The big fork is managed (OpenAI Realtime, ElevenLabs Conversational AI) versus self-hosted on GPUs you operate. Managed wins on cold-start, model freshness, and zero-ops; self-hosted wins on unit economics past a certain conversation volume and on data residency for regulated verticals. CallSphere runs hybrid: Realtime for live calls, self-hosted Whisper + a hosted LLM for async, both routed through a Go gateway that enforces per-tenant rate limits.
Still reading? Stop comparing — try CallSphere live.
CallSphere ships complete AI voice agents per industry — 14 tools for healthcare, 10 agents for real estate, 4 specialists for salons. See how it actually handles a call before you book a demo.
Latency budgets are non-negotiable on voice. End-to-end target is sub-800ms ASR-to-first-token and sub-1.4s first-audio-out; anything beyond that and turn-taking feels stilted. GPU residency in the same region as your TURN servers matters more than choosing a slightly bigger model.
Observability is the unglamorous backbone — every conversation produces logs, traces, sentiment scoring, and cost attribution piped to a per-tenant dashboard. HIPAA + SOC 2 aligned isolation keeps healthcare traffic separated from salon traffic at the storage layer, not just the API.
Is this realistic for a small business, or is it enterprise-only? 57+ languages are supported out of the box, and the platform is HIPAA and SOC 2 aligned, which removes most of the procurement friction in regulated verticals. For a topic like "Pulsar 4.x vs Kafka 4.0 for AI Workloads: The Million-Topic Problem", that means you're not starting from scratch — you're configuring an agent template that's already been hardened across thousands of conversations.
Which integrations have to be in place before launch? Day one is integration mapping (scheduler, CRM, messaging) and prompt tuning against your top 20 real call transcripts. Day two through five is shadow-mode running, where the agent transcribes and recommends but a human still answers, so you can compare side-by-side.

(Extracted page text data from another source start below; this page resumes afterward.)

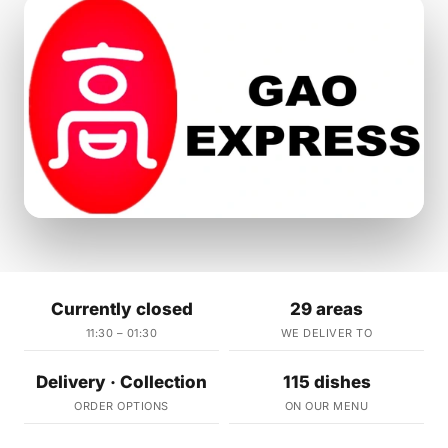
Currently closed
29 areas
11:30 – 01:30
WE DELIVER TO
Delivery · Collection
115 dishes
ORDER OPTIONS
ON OUR MENU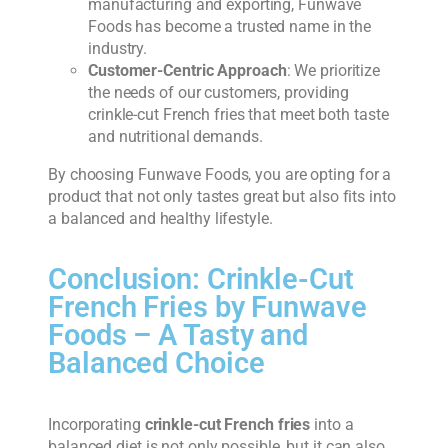
manufacturing and exporting, Funwave
Foods has become a trusted name in the
industry.
Customer-Centric Approach
: We prioritize
the needs of our customers, providing
crinkle-cut French fries that meet both taste
and nutritional demands.
By choosing Funwave Foods, you are opting for a
product that not only tastes great but also fits into
a balanced and healthy lifestyle.
Conclusion: Crinkle-Cut
French Fries by Funwave
Foods – A Tasty and
Balanced Choice
Incorporating
crinkle-cut French fries
into a
balanced diet is not only possible, but it can also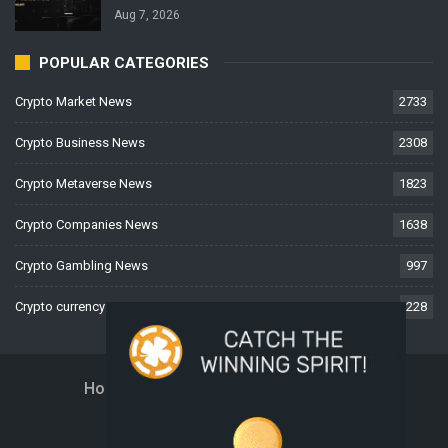
Aug 7, 2026
POPULAR CATEGORIES
Crypto Market News
2733
Crypto Business News
2308
Crypto Metaverse News
1823
Crypto Companies News
1638
Crypto Gambling News
997
Crypto currency News
228
Home
About Us
Contact Us
Disclaimer
Privacy Policy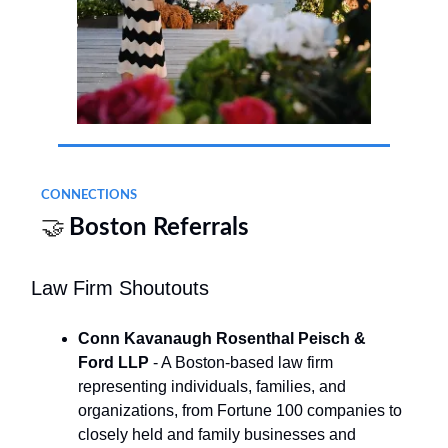
CONNECTIONS
🤝
Boston Referrals
Law Firm Shoutouts
Conn Kavanaugh Rosenthal Peisch &
Ford LLP
- A Boston-based law firm
representing individuals, families, and
organizations, from Fortune 100 companies to
closely held and family businesses and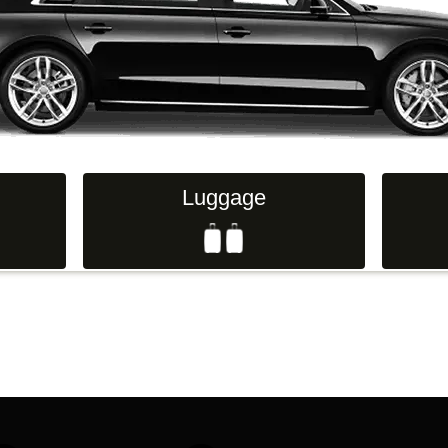
Hand Luggage
Passenge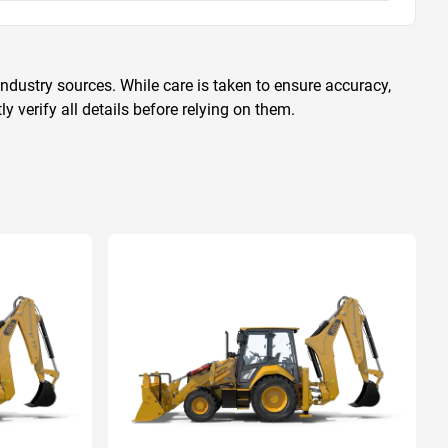
ndustry sources. While care is taken to ensure accuracy,
 verify all details before relying on them.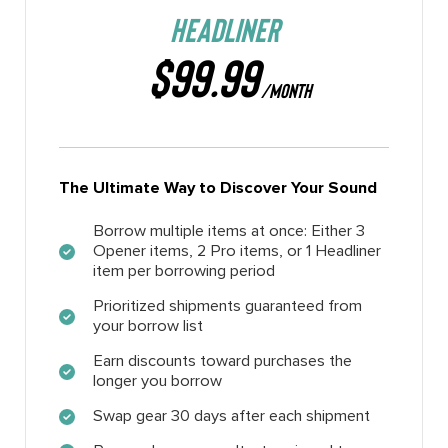
HEADLINER
$99.99
/MONTH
The Ultimate Way to Discover Your Sound
Borrow multiple items at once: Either 3
Opener items, 2 Pro items, or 1 Headliner
item per borrowing period
Prioritized shipments guaranteed from
your borrow list
Earn discounts toward purchases the
longer you borrow
Swap gear 30 days after each shipment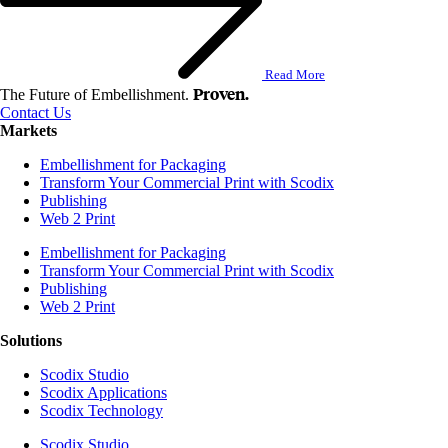
Read More
Proven.
The Future of Embellishment.
Contact Us
Markets
Embellishment for Packaging
Transform Your Commercial Print with Scodix
Publishing
Web 2 Print
Embellishment for Packaging
Transform Your Commercial Print with Scodix
Publishing
Web 2 Print
Solutions
Scodix Studio
Scodix Applications
Scodix Technology
Scodix Studio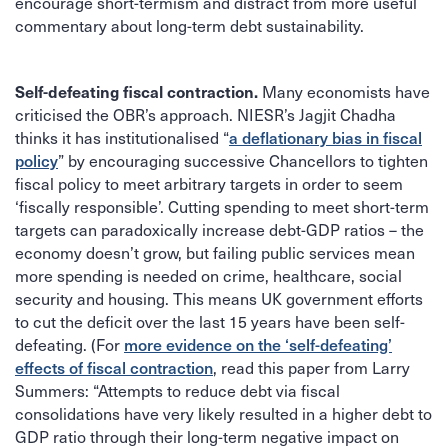
encourage short-termism and distract from more useful
commentary about long-term debt sustainability.
Self-defeating fiscal contraction.
Many economists have
criticised the OBR’s approach. NIESR’s Jagjit Chadha
a deflationary bias in fiscal
thinks it has institutionalised “
policy
” by encouraging successive Chancellors to tighten
fiscal policy to meet arbitrary targets in order to seem
‘fiscally responsible’. Cutting spending to meet short-term
targets can paradoxically increase debt-GDP ratios – the
economy doesn’t grow, but failing public services mean
more spending is needed on crime, healthcare, social
security and housing. This means UK government efforts
to cut the deficit over the last 15 years have been self-
more evidence on the ‘self-defeating’
defeating. (For
effects of fiscal contraction
, read this paper from Larry
Summers: “Attempts to reduce debt via fiscal
consolidations have very likely resulted in a higher debt to
GDP ratio through their long-term negative impact on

Go-live is the moment your eval pass-rate clears your internal bar.
How do we measure whether it's actually working? The honest answer: it scales until your tool catalog gets stale. The agent is only as good as the integrations it can actually call, so the operational discipline is keeping schemas, webhooks, and fallback paths green. The platform handles the rest — observability, retries, multi-region routing — without your team owning the GPU layer.
Want to see how this maps to your stack? Book a live walkthrough at calendly.com/sagar-callsphere/new-meeting, or try the vertical-specific demo at urackit.callsphere.tech. 14-day trial, no credit card, pilot live in 3–5 business days.
Written by
Sagar Shankaran· Founder, CallSphere
Sagar Shankaran is the founder of CallSphere, where he builds production AI voice and chat agents deployed across healthcare, hospitality, real estate, and home services. He writes about agentic AI, LLM engineering, and shipping voice agents that handle real calls in production.